[[ Records to use open ]]
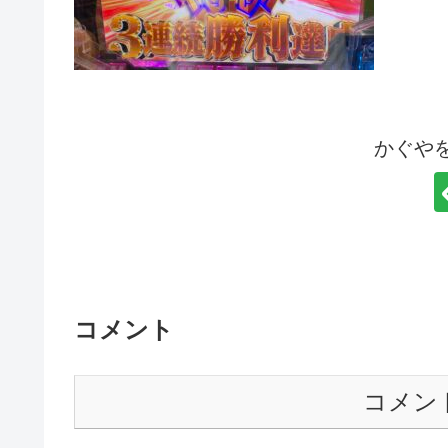
かぐや
コメント
コメン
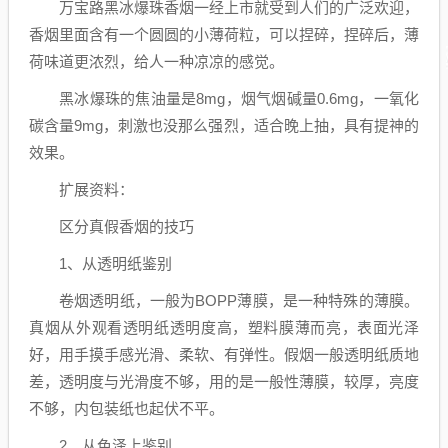
万宝路黑冰爆珠香烟一经上市就受到人们的广泛欢迎，
香烟里面含有一个圆圆的小薄荷粒，可以捏碎，捏碎后，薄
荷味道更浓烈，给人一种凉凉的感觉。
黑冰爆珠的焦油量是8mg，烟气烟碱量0.6mg，一氧化
碳含量9mg，刺激也没那么强烈，适合晚上抽，具有提神的
效果。
扩展资料：
区分真假香烟的技巧
1、从透明纸鉴别
卷烟透明纸，一般为BOPP薄膜，是一种特殊的薄膜。
真烟从外观看透明纸透明度高，塑料膜薄而亮，表面光泽
好，用手摸手感光滑、柔软、有弹性。假烟一般透明纸质地
差，透明度与光滑度不够，用的是一般性薄膜，较厚，亮度
不够，内包装纸也起伏不平。
2、从色泽上鉴别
[[ Records to use closed ]]
Task details
Retype the line containing "卷烟透明纸，一般为BOPP薄膜，是一种特殊的薄膜。" and all the lines after it, ending with the final line of the material, exactly.

Reply to the exercise
卷烟透明纸，一般为BOPP薄膜，是一种特殊的薄膜。
真烟从外观看透明纸透明度高，塑料膜薄而亮，表面光泽
好，用手摸手感光滑、柔软、有弹性。假烟一般透明纸质地
差，透明度与光滑度不够，用的是一般性薄膜，较厚，亮度
不够，内包装纸也起伏不平。
2、从色泽上鉴别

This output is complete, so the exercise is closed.